A newbie attempts optimisation

Hi everyone,

This will be my first post and I was hoping I could get some advice about how to configure my TrueNAS Community (25.04.1) server for optimal performance.

I’m new to the world of TrueNAS and only set up my first homelab six months ago, so I can self-host everything I need, control my data, and ditch all those subscriptions. I also moved back into a tech job after a few years out (now in health tech), so wanted to refresh my knowledge and skills, and I enjoy it as a hobby. I’ve tried to learn as much as possible by reading and watching resources like T3 podcast, Lawrence Systems, NASCompares etc… as well as the support/forum pages.

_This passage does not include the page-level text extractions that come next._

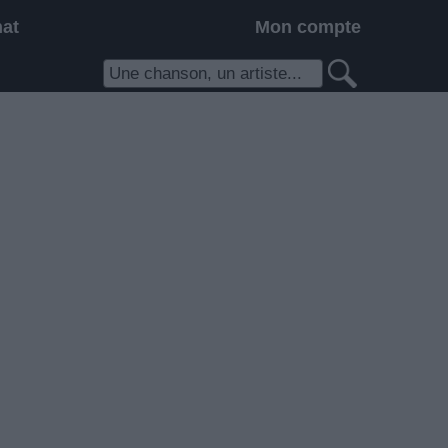
hat
Mon compte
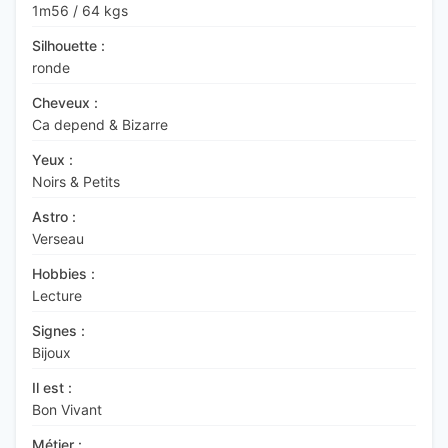
1m56
/
64 kgs
Silhouette :
ronde
Cheveux :
Ca depend & Bizarre
Yeux :
Noirs & Petits
Astro :
Verseau
Hobbies :
Lecture
Signes :
Bijoux
Il est :
Bon Vivant
Métier :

My MAIN server is an old gaming PC repurposed with the following config:

Asus ROG Strix Z370F gaming motherboard
Intel i7-8700K Coffee Lake 6-Core CPU
64GB DDR4 RAM non-ECC
750W PSU
Nvidia RTX 4000 8GB GDDR6 (for transcodes)
10Gb Dual LAN Base-T PCI-e Network Card, Intel X540 Controller, NICGIGA 10Gbps Ethernet Adapter, 2 * 10Gbe RJ45 Port

DISKS:
2 x Motherboard NVMe Slots:
Slot 1: 500GB NVMe - Boot Drive
Slot 2: 1TB NVMe SSD (not yet in use)
6 SATA motherboard ports:
SATA 1-4: 4 x WD Ultrastar DC HC550 recertified 18TB drives
SATA 5&6: 2 x WD Red 2GB SATA SSDs
Additional Storage in ASUS HYPER M.2 Card V2, PCIe 3.0 x16:
2 x 1TB NVMe (not yet in use)
Additional SATA via PCIe 2 port SATA 6Gbps controller card:
1 x WD Ultrastar DC HC550 recertified 18TB drive

POOLS:
Pool 1 (primary storage):

  • 5-wide 18TB WD Ultrastar HDDs in RAIDZ1
  • I think a striped mirrors would be faster? but have been extending a disk at a time and could switch to that RAID arrangement later if advisable?
    Pool 2:
  • 2 x 2TB SATA WD Red as a mirrored pair
  • I use this pool for installed app configs and storing anything that I want to have more rapid access

Free disks:
3 x 1TB NVMe SSDs

So the first thing I’m trying to work out is how best to deploy the free NVMe drives.

MY USE CASE:

  1. Jellyfin Server - primary use with about 6 friends and family members using
  2. Immich - as for Jellyfin
  3. Nextcloud + Collabra - Only myself plus 2 users - for all my documents both work and personal
  4. Audiobookshelf - as for Jellyfin
  5. Cloudflared
  6. I was using MINIO as an S3 store but may switch apps due to recent changes their side
  7. Probably some companion apps for Jellyfin when I get to it
  8. Calibre library
  9. Syncthing
  10. Probably a Windows VM at some point

Having read/watched as much as I can, I’m thinking that the best use of my 3 x TB NVMe SSDs might be to set up a mirrored pair as a special metadata VDEV, with the third as a hot spare. Then I could set the threshold for metadata to perhaps 256KB so that it will serve all my metadata / small files from my media libraries (Jellyfin/Audiobookshelf et al) and my small office documents, and speed up file listings over SMB. I read the fusion drive documentation and think that’s how it would work? What do you folks think? Would this be a good approach?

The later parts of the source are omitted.